Les commerçants ambulants dans le secteur de Lulenge se plaignent des tracasseries et rançonnement. Ces faits sont attribués aux éléments FARDC et aux rebelles hutus rwandais, rapporte radiookapi.net
Selon certains commerçants, des taxes sont prélevées en nature sur les colis du riz, l’arachide, le manioc et l’huile de palme. Ces prélèvements cause un manque à gagner pour ces commerçants. Ils font de longs trajets à Vélo entre Lulimba, en territoire de Fizi et Kasongo, en province du Maniema.
À Kilembwe vers Salamabila, à 350 Kms au Sud Ouest d’Uvira, l’un d’entre eux ne cache pas son mécontentement : « Nous sommes déçus des souffrances que nous subissons ici. Nous venons de Kasongo pour revendre nos denrées ici et avoir un peu d’argent, de l’huile de palme, du riz, de l’arachide, mais nous sommes tracassés. A partir du croisement des chemins près de Kilembwe jusqu’à Lwiko, il y a 3 barrières. De Maembe, Kasanga jusqu’à Lulimba, il existe 6 barrières au total. Comment allons nous réaliser des bénéfices après la vente. Trois verres du riz et du sel pour un sac à chaque barrière. Nous retrouvons des militaires en armes dans leurs positions. Nous ne pouvons pas reconnaître les militaires congolais et les rebelles rwandais parce qu’ils sont tous vêtus de la même manière, mais je pense que ce sont nos militaires parce que leurs commandants passent de fois par là et voient comment ils nous rançonnent », s’est-il plaint.
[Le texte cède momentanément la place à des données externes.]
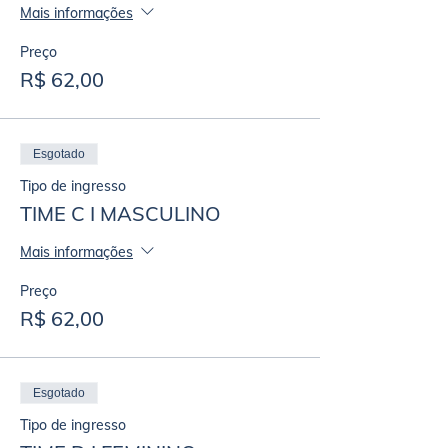
Mais informações
Preço
R$ 62,00
Esgotado
Tipo de ingresso
TIME C I MASCULINO
Mais informações
Preço
R$ 62,00
Esgotado
Tipo de ingresso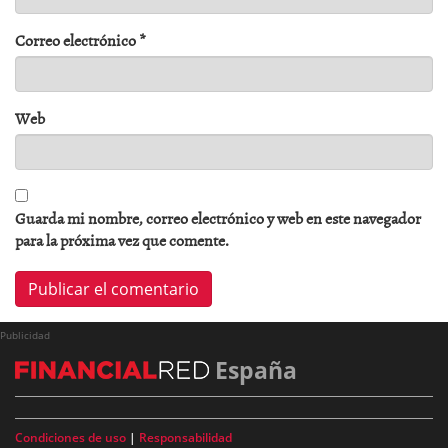
Correo electrónico
*
Web
Guarda mi nombre, correo electrónico y web en este navegador
para la próxima vez que comente.
Publicidad
España
Condiciones de uso
|
Responsabilidad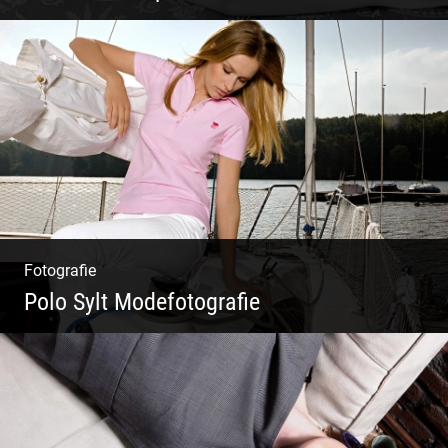
Sinnlich inszeniert, spielerische Poesie
Fotografie
Polo Sylt Modefotografie
Polo Sylt Modefotografie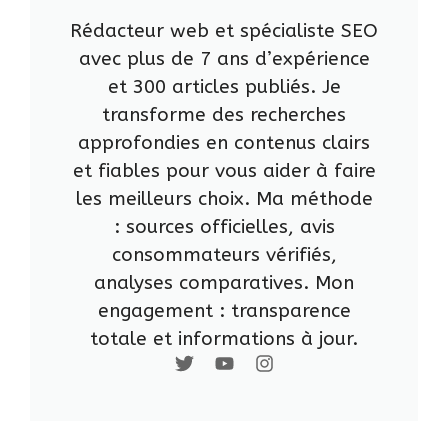
Rédacteur web et spécialiste SEO
avec plus de 7 ans d’expérience
et 300 articles publiés. Je
transforme des recherches
approfondies en contenus clairs
et fiables pour vous aider à faire
les meilleurs choix. Ma méthode
: sources officielles, avis
consommateurs vérifiés,
analyses comparatives. Mon
engagement : transparence
totale et informations à jour.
Pour sa part, le commandant de la 115e brigade non brassée de Kilembwe-Lulenge, le lieutenant colonel Apolosa, ne reconnaît pas ces accusations. Selon lui, aucune plainte de ces commerçants ne lui est parvenue. Ses militaires érigent des barrières dans le cadre du travail reconnu aux militaires pour assurer la sécurité sur les zones dangereuses : « A chaque fois que nous nous réunissons en conseil local de sécurité, s’il y a un problème de sécurité, nous essayons d’en parler une fois pour toute et d’en trouver des solutions. Tout militaire qui commet des gaffes est arrêté et nous le transférons à qui de droit », a-il répondu.
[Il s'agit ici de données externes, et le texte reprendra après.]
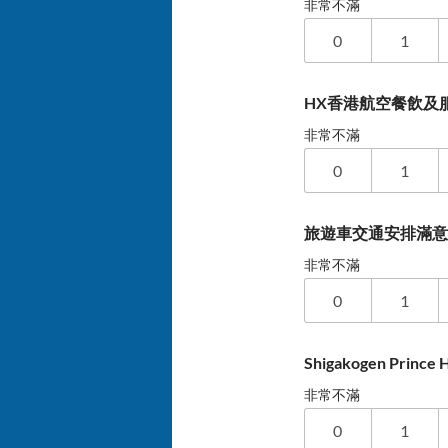
非常不滿
0
1
HX香港航空餐飲及服
非常不滿
0
1
旅遊車交通安排滿
非常不滿
0
1
Shigakogen Princ
非常不滿
0
1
Le commandant FARDC avait invité le commandant FDLR de la localité de Makola, près de Kilembwe. Il lui avait demandé d’interdire le port d’armes des éléments FDLR sur les places publiques. Cet ordre ne semble pas s’exécuter sur le terrain. Au marché de Lulimba, sur la route vers Misisi et Kilembwe, un convoi de la Monuc en mission dans la région a observé encore des armes circuler la semaine dernière.